Author Response: Thanks for your kind comments, we have corrected all the typos.
1) Can the authors expand on why they only focused on non-Qt related cardiovascular toxicity? It might be good to expand the introduction a bit to explain this (now it only states that is was not considered).
Author Response: We agree. We have added the following clarifying text in the introduction: “In this context, preclinical- and clinical cardiovascular safety studies and associated quantitative analyses have primarily focussed on early identification of QT prolongation effects, associated with an increased risk of Torsade de Pointes. However, drugs may also be associated with other non-QT cardiovascular hemodynamic drug effects, and such effects are now increasingly being considered in cardiovascular safety studies”
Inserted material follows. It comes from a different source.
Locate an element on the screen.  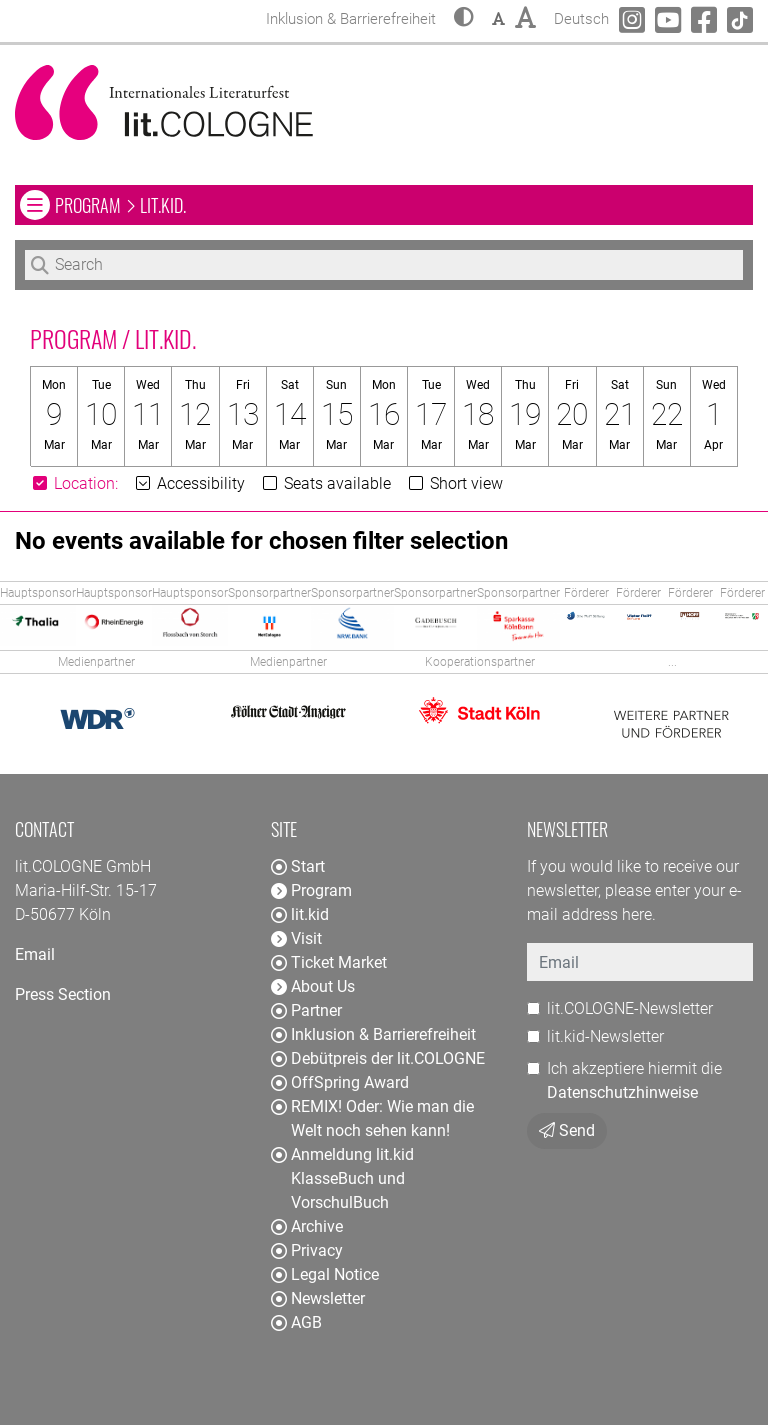
[button] is located at coordinates (464, 19).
2) Can the authors expand the discussion a bit including why they assume that the performance of the model to predict SV is so much worse than the other outcomes? Are their experimental settings that improve this prediction (even longer experiments, more animals,...)
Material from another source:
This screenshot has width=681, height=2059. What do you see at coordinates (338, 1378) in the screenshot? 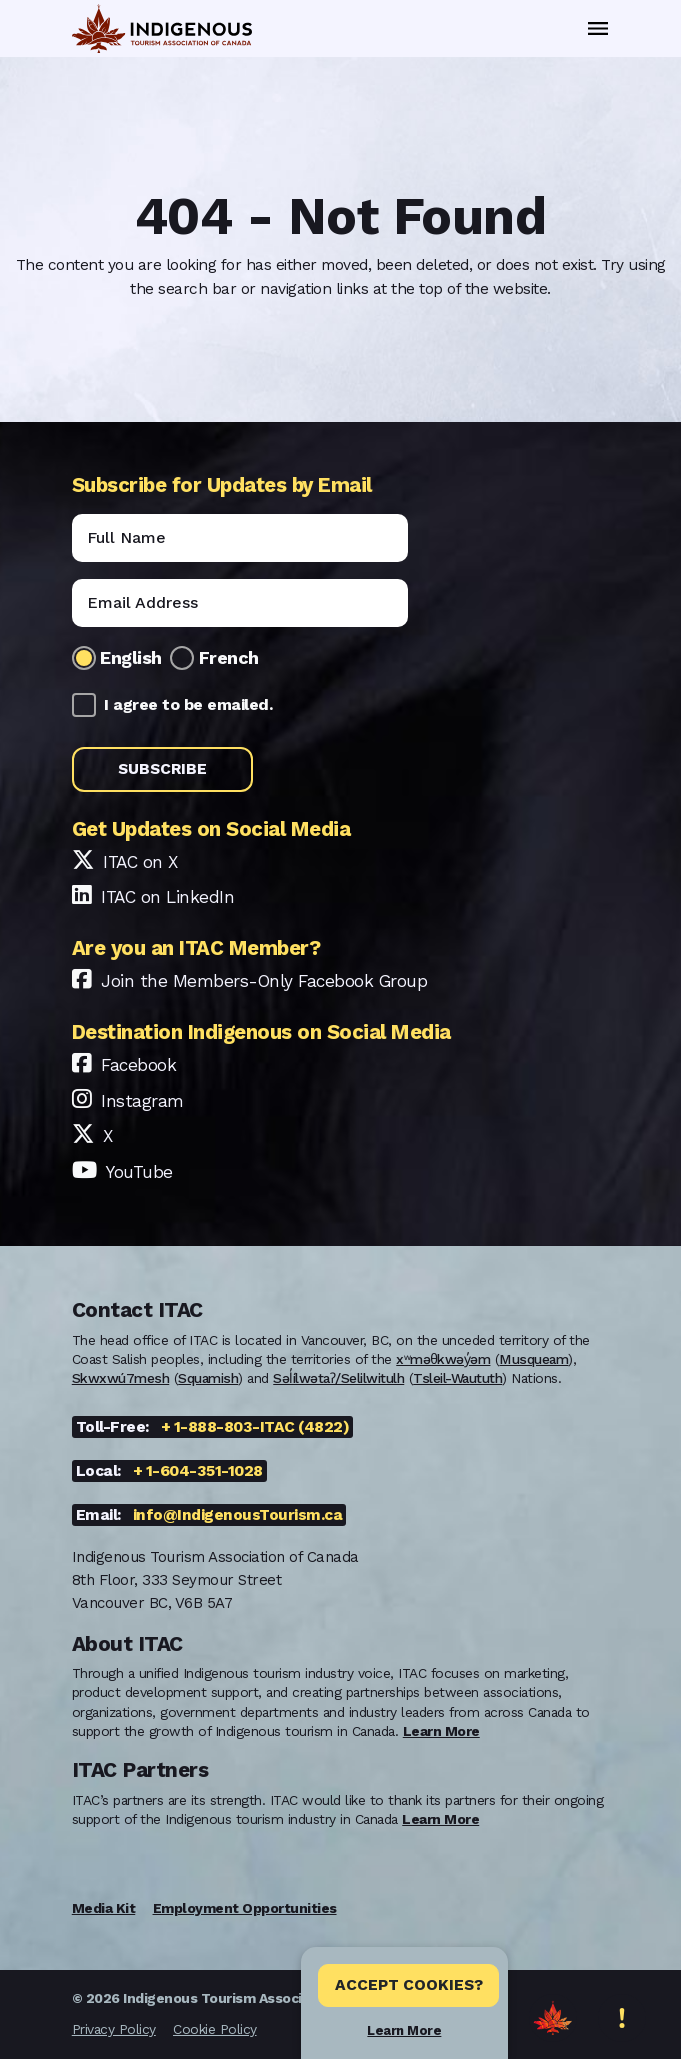
I see `Səl̓ílwətaʔ/Selilwitulh` at bounding box center [338, 1378].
Author Response: This is not an assumption but simply a result from our simulations. We have expanded the discussion on this result including potential choices which can improve the ability to identify SV-related drug effects as follows: “From our analyses, it is moreover clear that the power to identify drug effects at specific effect sites, i.e., HR, SV, TPR, also varies substantially. Because the circadian rhythm magnitudes and residual errors of these variables are similar, it is likely this difference from the substantially different kout values for these parameters in relationship to the magnitude of the circadian rhythm effects for these parameters relative to the drug effects (Figure 6). In this context, the identification of drug effects on SV was found to be most challenging, where inclusion of CO measurements dramatically improves identification of SV-associated drug effect. In addition, extension of the observation duration (Figure 5) or increasing the amount of animals was shown to enhance ability to identify SV-associated drug effects”
3) The authors switch between active and passive tense throughout the manuscript. I would recommend them to stay consistent with one.
Author Response: Thanks for your comment. We have now made corrections to ensure consistency in the tenses used.
Round 2
Reviewer 2 Report
Thank you for updating the paper, I have no further comments.